**Work request**: Each line below from the one containing "storgodsägarinnan spred sig och lycksökare" through the one containing "yngre systrarna Mary" should be output exactly as it stands, and no other line should appear.

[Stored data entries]
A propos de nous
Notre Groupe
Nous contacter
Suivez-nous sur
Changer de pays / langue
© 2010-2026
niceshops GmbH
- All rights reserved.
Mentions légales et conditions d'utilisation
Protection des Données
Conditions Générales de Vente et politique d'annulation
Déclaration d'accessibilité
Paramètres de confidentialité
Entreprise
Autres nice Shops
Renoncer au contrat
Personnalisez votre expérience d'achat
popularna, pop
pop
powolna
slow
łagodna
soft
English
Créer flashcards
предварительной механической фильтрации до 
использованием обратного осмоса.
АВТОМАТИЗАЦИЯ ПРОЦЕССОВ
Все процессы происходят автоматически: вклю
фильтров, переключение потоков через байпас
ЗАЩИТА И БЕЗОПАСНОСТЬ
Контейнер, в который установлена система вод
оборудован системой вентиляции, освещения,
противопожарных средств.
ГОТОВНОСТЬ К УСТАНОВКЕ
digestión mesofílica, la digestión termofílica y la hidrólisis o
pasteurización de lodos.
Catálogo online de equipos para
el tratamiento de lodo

* * *

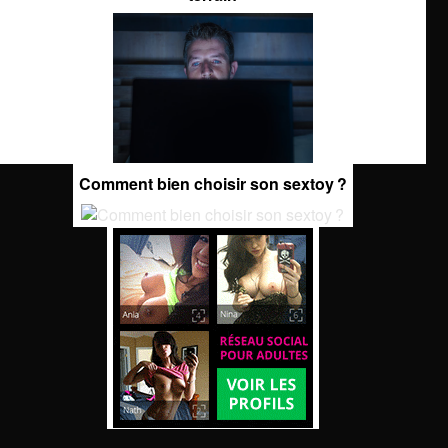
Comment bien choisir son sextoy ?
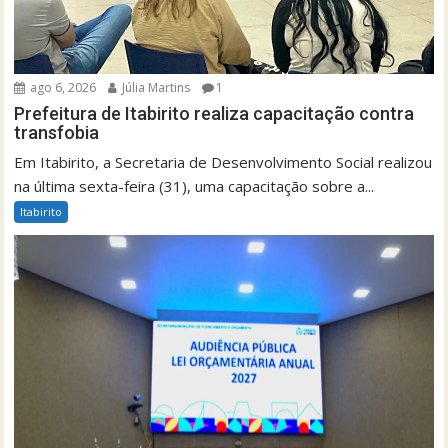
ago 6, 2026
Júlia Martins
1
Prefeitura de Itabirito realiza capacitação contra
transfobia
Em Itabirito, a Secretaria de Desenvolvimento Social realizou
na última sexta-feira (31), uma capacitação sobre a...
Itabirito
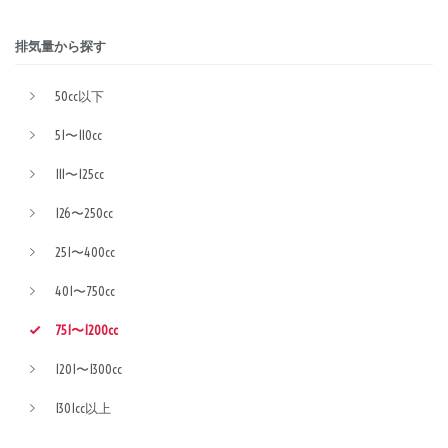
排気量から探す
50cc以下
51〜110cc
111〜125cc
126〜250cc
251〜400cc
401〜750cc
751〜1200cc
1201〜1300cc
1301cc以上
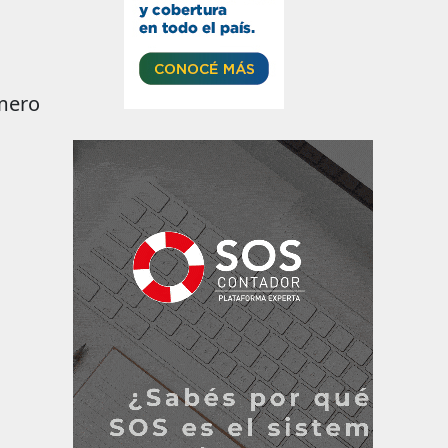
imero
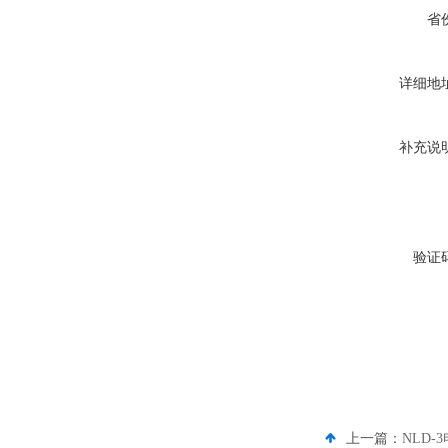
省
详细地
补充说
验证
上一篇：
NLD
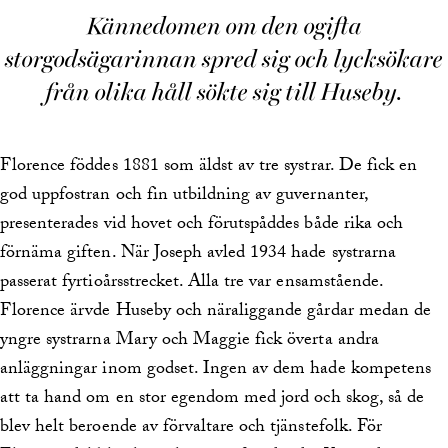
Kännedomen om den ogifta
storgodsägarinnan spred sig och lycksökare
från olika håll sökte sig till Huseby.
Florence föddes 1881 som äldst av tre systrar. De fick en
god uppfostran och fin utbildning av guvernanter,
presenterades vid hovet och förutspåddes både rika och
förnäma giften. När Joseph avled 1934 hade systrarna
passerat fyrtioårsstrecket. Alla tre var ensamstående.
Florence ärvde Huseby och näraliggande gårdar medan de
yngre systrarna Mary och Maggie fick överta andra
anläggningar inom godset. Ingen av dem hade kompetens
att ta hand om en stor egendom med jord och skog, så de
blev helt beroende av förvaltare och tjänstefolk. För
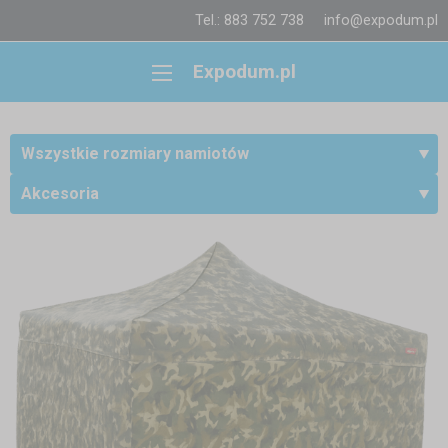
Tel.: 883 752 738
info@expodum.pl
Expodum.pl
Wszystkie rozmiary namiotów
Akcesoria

**Result of the task**:
storgodsägarinnan spred sig och lycksökare
från olika håll sökte sig till Huseby.
Florence föddes 1881 som äldst av tre systrar. De fick en
god uppfostran och fin utbildning av guvernanter,
presenterades vid hovet och förutspåddes både rika och
förnäma giften. När Joseph avled 1934 hade systrarna
passerat fyrtioårsstrecket. Alla tre var ensamstående.
Florence ärvde Huseby och näraliggande gårdar medan de
yngre systrarna Mary och Maggie fick överta andra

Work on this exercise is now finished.